## Stored data entries

◇ ◇ ◇ ◇

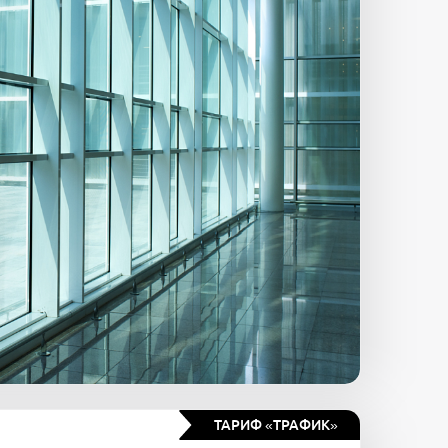
ТАРИФ «ТРАФИК»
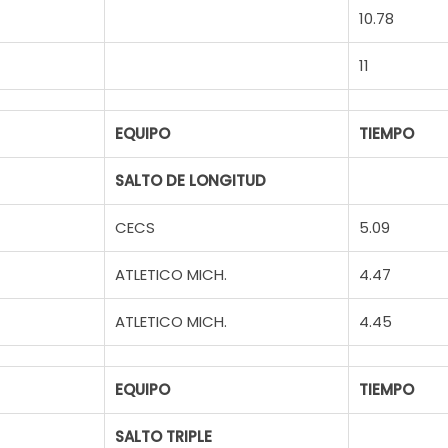
10.78
11
EQUIPO
TIEMPO
SALTO DE LONGITUD
CECS
5.09
ATLETICO MICH.
4.47
ATLETICO MICH.
4.45
EQUIPO
TIEMPO
SALTO TRIPLE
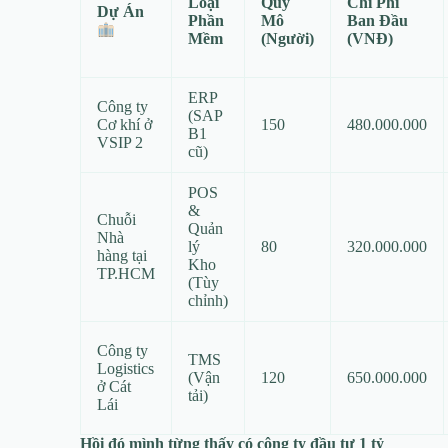
Loại
Quy
Chi Phí
Dự Án
Phần
Mô
Ban Đầu
Mềm
(Người)
(VNĐ)
ERP
Công ty
(SAP
Cơ khí ở
150
480.000.000
B1
VSIP 2
cũ)
POS
&
Chuỗi
Quản
Nhà
lý
80
320.000.000
hàng tại
Kho
TP.HCM
(Tùy
chỉnh)
Công ty
TMS
Logistics
(Vận
120
650.000.000
ở Cát
tải)
Lái
Hồi đó mình từng thấy có công ty đầu tư 1 tỷ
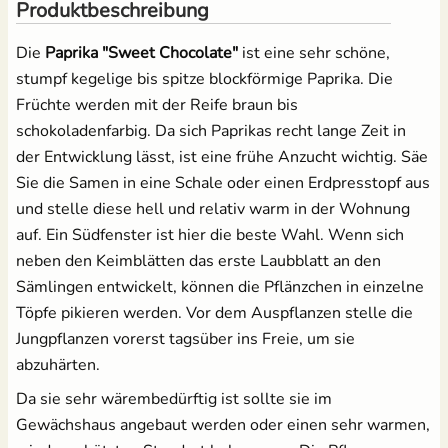
12,49 €
Produktbeschreibung
3,95 €
UVP
4,39 €
Salat
Die
Paprika "Sweet Chocolate"
ist eine sehr schöne,
Grow-Set groß -
Anzuchtschalen Set
stumpf kegelige bis spitze blockförmige Paprika. Die
Profigärtner
[Kunststoff] &
Spinat
Früchte werden mit der Reife braun bis
Pikierstab aus Holz
21,95 €
schokoladenfarbig. Da sich Paprikas recht lange Zeit in
13,99 €
Tomaten
der Entwicklung lässt, ist eine frühe Anzucht wichtig. Säe
Sie die Samen in eine Schale oder einen Erdpresstopf aus
Zucchini
und stelle diese hell und relativ warm in der Wohnung
Tomatenschere zum
Erdtopfpresse für
auf. Ein Südfenster ist hier die beste Wahl. Wenn sich
Ausgeizen, Beschneiden
Hobbygärtner & Profis
Zuckermais
neben den Keimblätten das erste Laubblatt an den
& Ernten
7,69 €
UVP
8,29 €
Sämlingen entwickelt, können die Pflänzchen in einzelne
10,49 €
Zuckerschoten
Töpfe pikieren werden. Vor dem Auspflanzen stelle die
UVP
14,95 €
Jungpflanzen vorerst tagsüber ins Freie, um sie
Anzuchtschalen Set &
abzuhärten.
Erdtopfpresse
[Kunststoff]
Da sie sehr wärembedürftig ist sollte sie im
17,99 €
Gewächshaus angebaut werden oder einen sehr warmen,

◇ ◇ ◇ ◇

## Problem to solve
Please go through each line of the data and count those that contain the string "Anzuchtschalen"; give that number alone.

## Reply
2